Why We Removed SignalR — Elegant Architecture Doesn't Always Mean the Right Fit
Why SignalR was removed from a real-world insurance quoting platform, and how a simpler polling-based architecture proved to be a better fit.
1. What We’re Building
Our system is an online insurance quoting platform. A user opens a web page, answers a series of questions — vehicle details, driving history, personal information — and the system calculates a premium in the background, presenting a final price for the user to accept or decline.
The flow spans more than a dozen steps. At each step forward, the backend sends the newly collected data to a downstream underwriting engine, retrieves the latest quote result, and displays it to the user.

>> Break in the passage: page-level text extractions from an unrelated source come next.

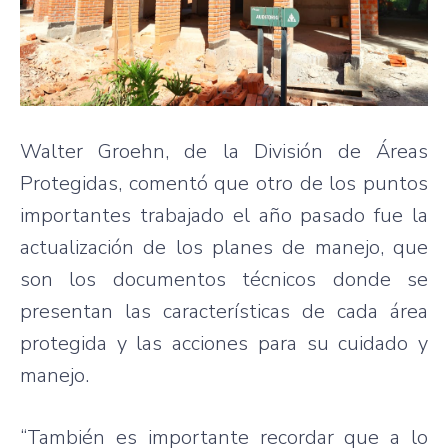
Walter Groehn, de la División de Áreas
Protegidas, comentó que otro de los puntos
importantes trabajado el año pasado fue la
actualización de los planes de manejo, que
son los documentos técnicos donde se
presentan las características de cada área
protegida y las acciones para su cuidado y
manejo.
“También es importante recordar que a lo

The core interaction model is simple: user fills in → backend calculates → frontend shows result → user continues.
2. How SignalR Got In
At project kick-off, the team faced a design question: the underwriting engine’s calculation is asynchronous — it can’t return a result immediately. How do you push the result back to the frontend?
At the time, the underwriting engine and our application were part of the same deployment unit, and the team had full control over it. The technology choice was SignalR — Microsoft’s standard solution for real-time bidirectional communication in the .NET ecosystem, built on WebSockets with fallback support for Server-Sent Events and Long Polling.
On the architecture diagram, the solution looked elegant:
sequenceDiagram
participant Browser
participant BFF
participant Underwriting Engine
Browser->>BFF: Submit form data
BFF->>Underwriting Engine: Initiate calculation
BFF-->>Browser: 202 Accepted (return immediately)
Underwriting Engine-->>BFF: Calculation complete
BFF->>Browser: Push result via WebSocket Hub ✅
The user doesn’t have to wait — the backend pushes at the exact moment the calculation finishes, with minimal latency.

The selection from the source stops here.